Uncompressed, the 166.0 release flat files require about 343 GB for sequence files only. The ASN.1 data require approximately 314 GB.
As of the new release, GenBank has surpassed the 200-gigabase threshold.
CLC Bio has released Genomics Workbench, a new next-generation sequencing-analysis software package. Genomics Workbench can analyze and visualize data from all the major platforms, including Applied Biosystems’ SOLiD, 454’s GS FLX, Illumina’s Genome Analyzer, and Helicos Biosciences’ Heliscope. It contains an accelerated assembly algorithm.

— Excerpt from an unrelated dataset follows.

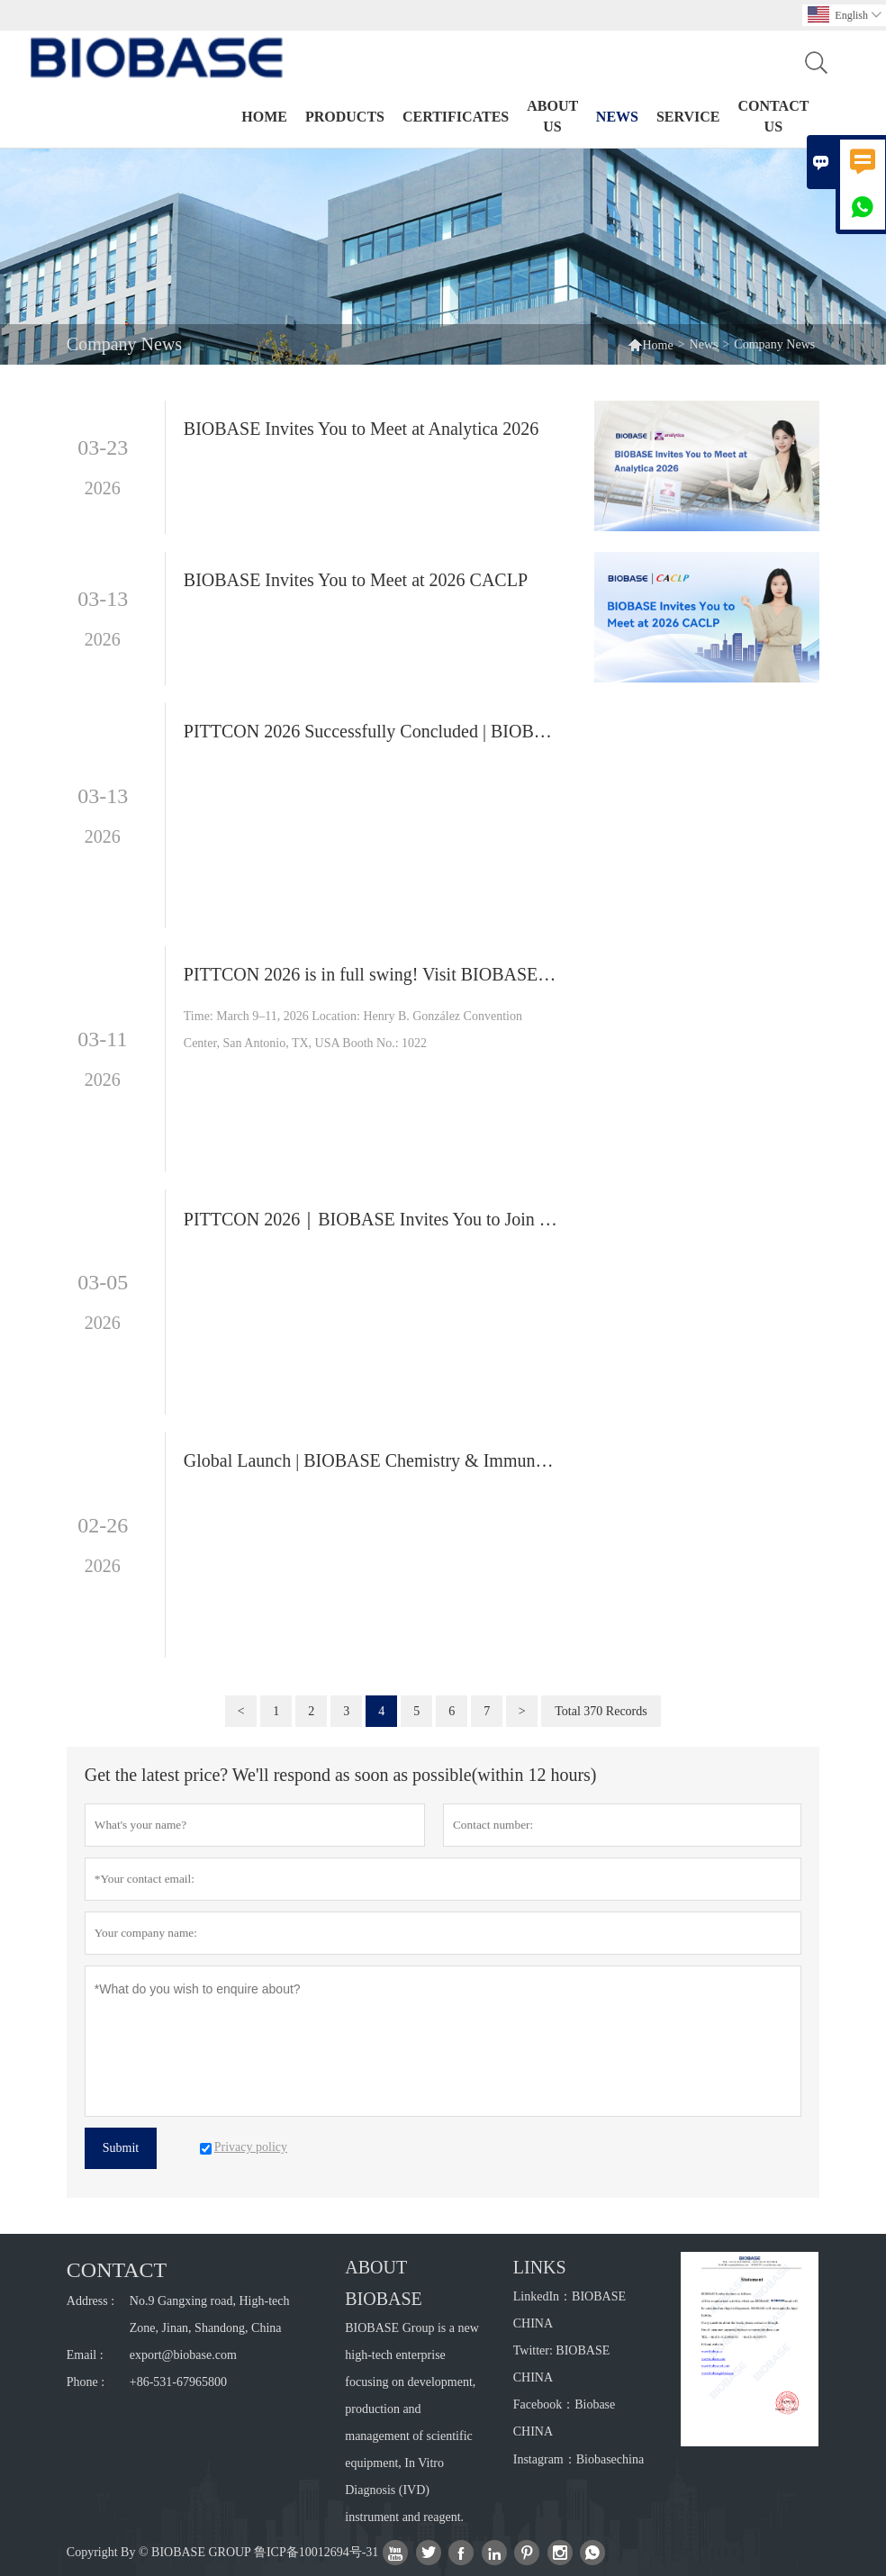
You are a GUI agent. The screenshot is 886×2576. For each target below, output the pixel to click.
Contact (117, 2270)
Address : (90, 2301)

The company said it expects to release a benchmark white paper on its performance in the near future.
The package supports paired-end reads, reference assembly of genomes, de novo assembly of genomes, SNP detection, multiplexing, and high-throughput trimming.
Future versions will support digital gene expression, metagenomics, clustering and assembly of EST and cDNA sequences, large genomics and transcriptomics downstream analyses, and workflow support.